90% Boycott Hits Problem School
Published: January 20, 1965 Copyright The New York Times
136 Students Out in ‘Rights’ Protest by Galamison By Martin Tolchin
Image description: Reverend Milton A. Galamison stands behind 9 young Black students seated in a circle. Galamison ans several of the students are wearing jackets and button-up shirts and one boy is facing the camera and smiling broadly.
Original Caption: LEADS SCHOOL BOYCOTT: The Rev. Milton A. Galamison at the South Third Street Methodist Church in Brooklyn with some of the pupils who stayed away from P.S. 617, one of city’s schools for problem children. Mr. Galamison led boycott of the schools as part of campaign by Citywide Committee for Integrated Schools to end special program.

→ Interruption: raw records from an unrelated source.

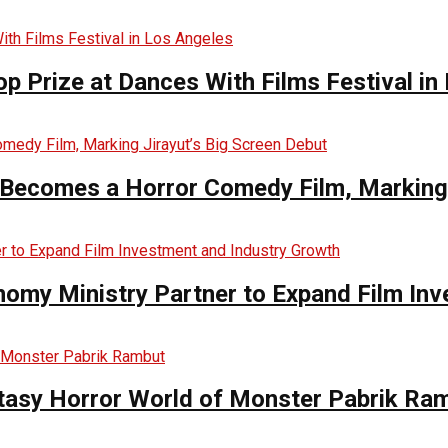
op Prize at Dances With Films Festival in
Becomes a Horror Comedy Film, Marking 
nomy Ministry Partner to Expand Film In
ntasy Horror World of Monster Pabrik Ra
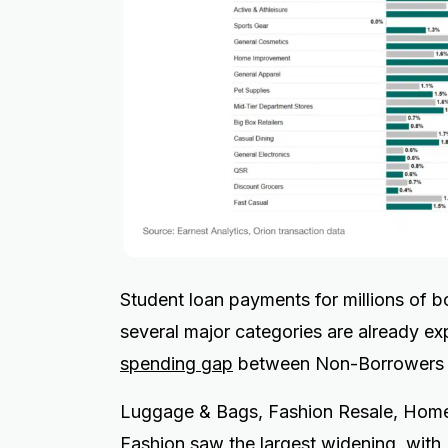
Student loan payments for millions of 
several major categories are already e
spending gap
between Non-Borrowers 
Luggage & Bags, Fashion Resale, Home 
Fashion saw the largest widening, wit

A total of 136 students, mostly inveterate truants, stayed out of school yesterday, thereby aligning themselves with the civil rights movement.
This commitment came as the Citywide Committee for Integrated Schools began a campaign to shut the city’s schools for problem children by leading a successful boycott of Public School 617, in Brooklyn.
Ninety per cent of the students stayed home from the school, which serves violent, disruptive children.
Declaring that the boycott would last “indefinitely,” the Rev. Milton A. Galamison, demonstration leader, said that it would be extended to the 14 other “600” schools. He said that the schools would be boycotted because they provided an inferior education for their 2,000 students, who are predominantly Negro and Puerto Rican. The Brooklyn clergyman charged that these were poor textbooks, inadequate facilities, no curriculum, untrained teachers, and improperly screened students.
State Supreme Court Justice M. Henry Martuscello signed a temporary injunction against the boycott yesterday afternoon. He ordered the boycott leaders to appear in court Friday morning and explain why a permanent injunction should not be issued.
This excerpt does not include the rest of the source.